[flang-commits] [flang] [flang][cuda] Prefer valid intrinsics over host-only generics in device code (PR #205376)
Zhen Wang via flang-commits
flang-commits at lists.llvm.org
Tue Jun 23 09:30:13 PDT 2026
https://github.com/wangzpgi created https://github.com/llvm/llvm-project/pull/205376
In CUDA device code, a host-only generic can shadow an intrinsic with the same name and cause a valid call such as maxloc(a, 1) to be rejected as non-device-callable. Retry intrinsic resolution for host-only generic function calls in device context, preserving normal diagnostics when no valid intrinsic matches.
>From 9ffc51c9ea55b686d5c38d6039465fe687e0c2e0 Mon Sep 17 00:00:00 2001
From: Zhen Wang <zhenw at nvidia.com>
Date: Mon, 22 Jun 2026 11:19:36 -0700
Subject: [PATCH 1/2] Fix CUDA device calls to prefer valid intrinsics over
host-only generic wrappers
---
flang/lib/Semantics/expression.cpp | 37 +++++++++++++
flang/test/Semantics/cuf29.cuf | 83 ++++++++++++++++++++++++++++++
2 files changed, 120 insertions(+)
create mode 100644 flang/test/Semantics/cuf29.cuf
diff --git a/flang/lib/Semantics/expression.cpp b/flang/lib/Semantics/expression.cpp
index 6c0a21cc769c1..a0215ebf36195 100644
--- a/flang/lib/Semantics/expression.cpp
+++ b/flang/lib/Semantics/expression.cpp
@@ -3067,6 +3067,31 @@ const Symbol *ExpressionAnalyzer::ResolveForward(const Symbol &symbol) {
// Resolve a call to a generic procedure with given actual arguments.

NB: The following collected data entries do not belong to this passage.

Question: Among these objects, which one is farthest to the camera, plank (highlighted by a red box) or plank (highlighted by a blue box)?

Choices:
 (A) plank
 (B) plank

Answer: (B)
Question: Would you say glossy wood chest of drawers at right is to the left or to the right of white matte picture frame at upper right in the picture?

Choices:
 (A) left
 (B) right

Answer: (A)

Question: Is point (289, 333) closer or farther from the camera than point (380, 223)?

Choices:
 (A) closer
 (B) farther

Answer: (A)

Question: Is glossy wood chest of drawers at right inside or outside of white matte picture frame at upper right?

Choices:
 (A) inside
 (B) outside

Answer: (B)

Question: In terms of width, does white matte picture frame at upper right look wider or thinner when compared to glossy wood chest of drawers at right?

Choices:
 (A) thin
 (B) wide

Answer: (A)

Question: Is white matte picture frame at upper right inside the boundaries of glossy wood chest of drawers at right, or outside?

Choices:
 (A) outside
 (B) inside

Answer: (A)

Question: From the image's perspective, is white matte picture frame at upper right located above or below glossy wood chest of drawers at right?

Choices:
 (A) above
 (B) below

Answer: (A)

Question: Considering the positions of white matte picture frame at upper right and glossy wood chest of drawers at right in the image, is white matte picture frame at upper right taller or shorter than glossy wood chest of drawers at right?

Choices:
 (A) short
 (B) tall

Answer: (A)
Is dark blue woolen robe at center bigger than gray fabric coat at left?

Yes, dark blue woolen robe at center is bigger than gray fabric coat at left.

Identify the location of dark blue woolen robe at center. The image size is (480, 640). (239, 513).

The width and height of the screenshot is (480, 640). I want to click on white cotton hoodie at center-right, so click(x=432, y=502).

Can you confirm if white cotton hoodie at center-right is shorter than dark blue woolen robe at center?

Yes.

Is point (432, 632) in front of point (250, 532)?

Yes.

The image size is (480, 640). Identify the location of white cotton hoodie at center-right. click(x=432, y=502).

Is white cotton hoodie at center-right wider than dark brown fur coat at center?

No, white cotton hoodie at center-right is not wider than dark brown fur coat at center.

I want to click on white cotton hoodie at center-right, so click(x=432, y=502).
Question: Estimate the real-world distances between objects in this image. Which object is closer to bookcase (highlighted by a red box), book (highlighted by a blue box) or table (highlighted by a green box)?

// adjustActuals is called on procedure bindings to handle pass arg.
+static bool IsCUDADeviceCallable(const Symbol &symbol) {
+ const auto *subprogram{
+ symbol.GetUltimate().detailsIf<semantics::SubprogramDetails>()};
+ if (!subprogram) {
+ return false;
+ }
+ auto attrs{subprogram->cudaSubprogramAttrs()};
+ return attrs &&
+ (*attrs == common::CUDASubprogramAttrs::Device ||
+ *attrs == common::CUDASubprogramAttrs::HostDevice);
+}
+
+static bool IsCudaDeviceIntrinsicShadowedByHostProcedure(
+ const parser::CharBlock &callSite, semantics::SemanticsContext &context,
+ const Symbol *resolution) {
+ if (!resolution || !IsProcedure(*resolution) ||
+ resolution->attrs().test(semantics::Attr::INTRINSIC) ||
+ !semantics::FindCUDADeviceContext(&context.FindScope(callSite))) {
+ return false;
+ }
+ // Keep use-associated names visible in device code, but do not let a
+ // host-only procedure hide a valid intrinsic with the same generic name.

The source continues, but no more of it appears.